On one large island, they are summoned by Ptolemaios to carry out a mission for him, a well paid but highly dangerous one. They have several interviews with this cultured but death-dealing ruler, never knowing when they might displease him and lose their lives. As they go from island and mainland port after port, they are often looked upon suspiciously by the local authorities, and they carry on their trading in the markets sometimes with swords over their heads.

So it's a jolly good adventure tale, but it's more than that. The author's name, H. T. Turteltaub, is a pseudonym for Harry Turtledove. An appropriate name to author this book, it reminds me of the passage in the Bible's Song of Solomon: "Rise up, my love, and come away, for, lo, the winter is past ... and the voice of the turtle[dove] is heard throughout our land." Mr. Turteltaub is a highly knowledgeable scholar of ancient Greece, and how it shows in his writing. Far more than the average historical novelist, he inculcates the times into his readers by writing as if they were there.
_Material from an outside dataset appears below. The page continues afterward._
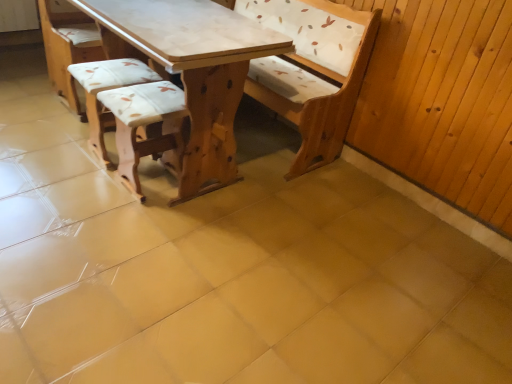 Find the location of `free spot to the right of wooden textured stool at center, which is the first armchair in right-to-left order`. free spot to the right of wooden textured stool at center, which is the first armchair in right-to-left order is located at coordinates (209, 207). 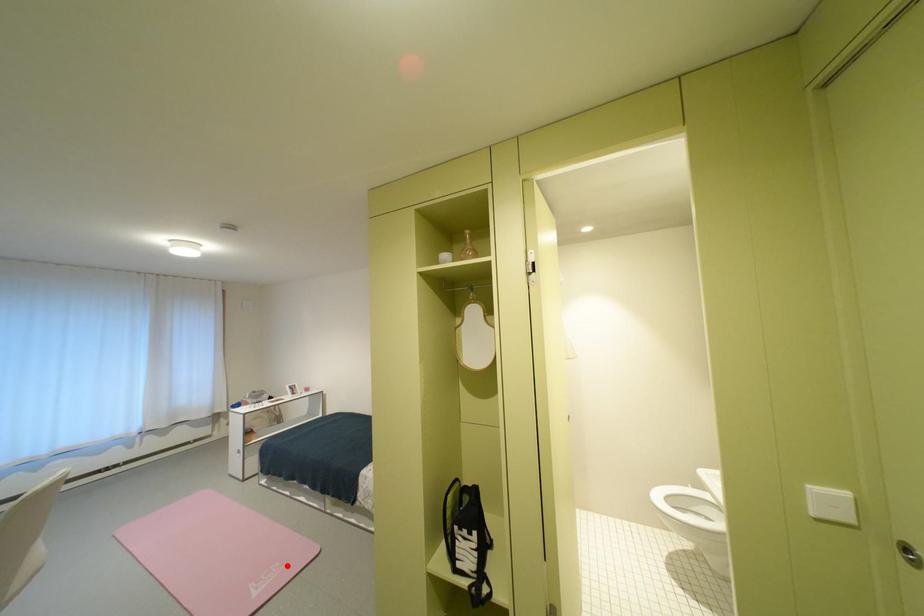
Sostratos and Menedemos bring with them provisions of bread, cheese, olives, and wine, and supplement them with fresh-caught seafood, red mullet, mackerel, squid, et al. They speak a Doric Greek because Rhodes had been settled by Dorians, but they run into other Greeks who speak with an Ionian, Attic, or Macedonian accent, as well as foreigners for whom Greek is a second language. The position of women in these times is well noted in the novel, and yet we also see that even then sex would not be denied, although positions could vary with retrovaginal entry being common, as was anal sex, and sex between grown men and young boys, just as we see from the numerous examples of Greek pottery available to us today. As today in Greece, men then seldom married under age 30, but women married very young.
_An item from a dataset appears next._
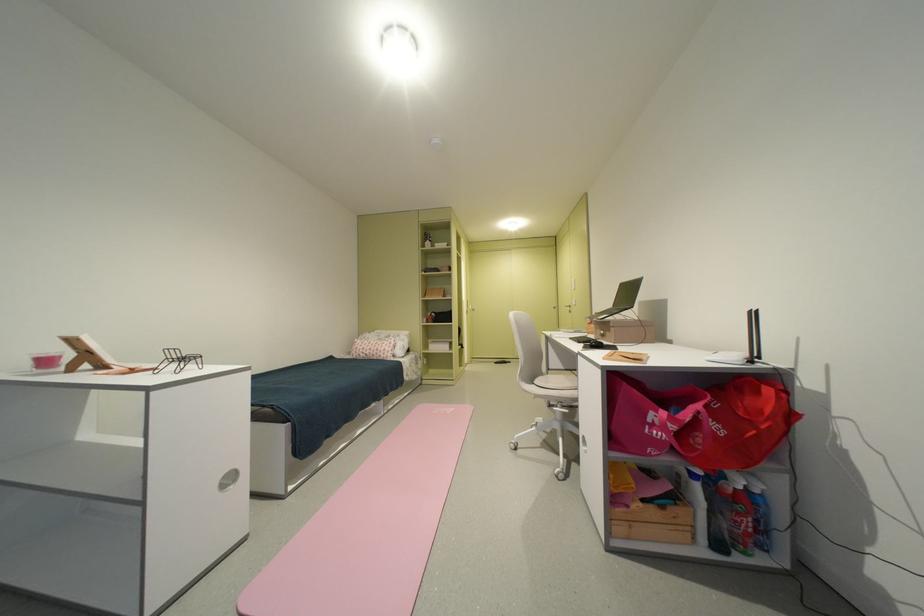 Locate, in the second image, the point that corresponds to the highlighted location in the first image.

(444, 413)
The two cousins frequently visit and get overnight accommodations from the "proxenos" or consul who represents their city in other places. They are delayed and inconvenienced by port authorities, and they haggle continuously with the merchants and others who want their goods, but at sacrifice prices. The author strives quite successfully to show us as many of the customs and manners of the times as he can manage in his novel while still keeping it interesting and suspenseful. Thus we are treated to an inobtrusive travelogue as we keep up with the adventures of these men. And it's a true travelogue, as I know from my long residence in Greece where much of what Turteltaub writes continues to this day; each summer a few of us would rent a "kaiki" and go island-hopping in the same sea that is featured in THE GRYPHON'S SKULL, even carrying as provisions the descendants of those same breads, cheeses, olives, and wines as were available to Sostratos and Menedemos.
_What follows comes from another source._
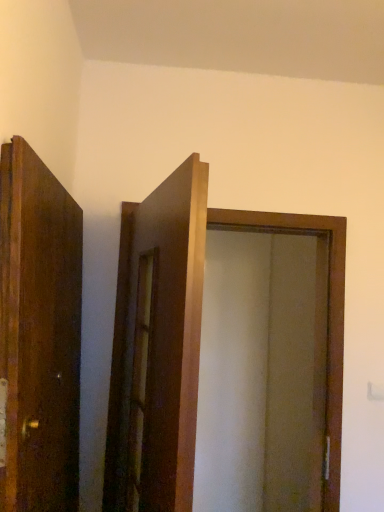 The height and width of the screenshot is (512, 384). Describe the element at coordinates (328, 316) in the screenshot. I see `matte wooden screen door at center` at that location.

The image size is (384, 512). Identify the location of matte wooden screen door at center. (328, 316).

Measure the distance between matte wooden screen door at center and camera.

matte wooden screen door at center is 5.61 feet away from camera.

I want to click on matte wooden screen door at center, so click(x=328, y=316).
The "gryphon's skull" itself is a fossil that Sostratos, to his delight, gets in a transaction, and he wants to bring it to Athens to be studied by the great knowledgeable teachers there. Menedemos sees little commercial value in it, and wants to get rid of it, yet it stays with them for most of their travels. I think Turteltaub uses the skull more symbolically than anything else, and it makes me think of Kontantinos Kavafis's modern poem, "Ithaka": "And if you find her poor, Ithaka has not deceived you, so wise have you become of such experience that already you will have understood what these Ithakas mean."

Neither will THE GRYPHON'S SKULL deceive you, and the experience of reading it will add to your wisdom.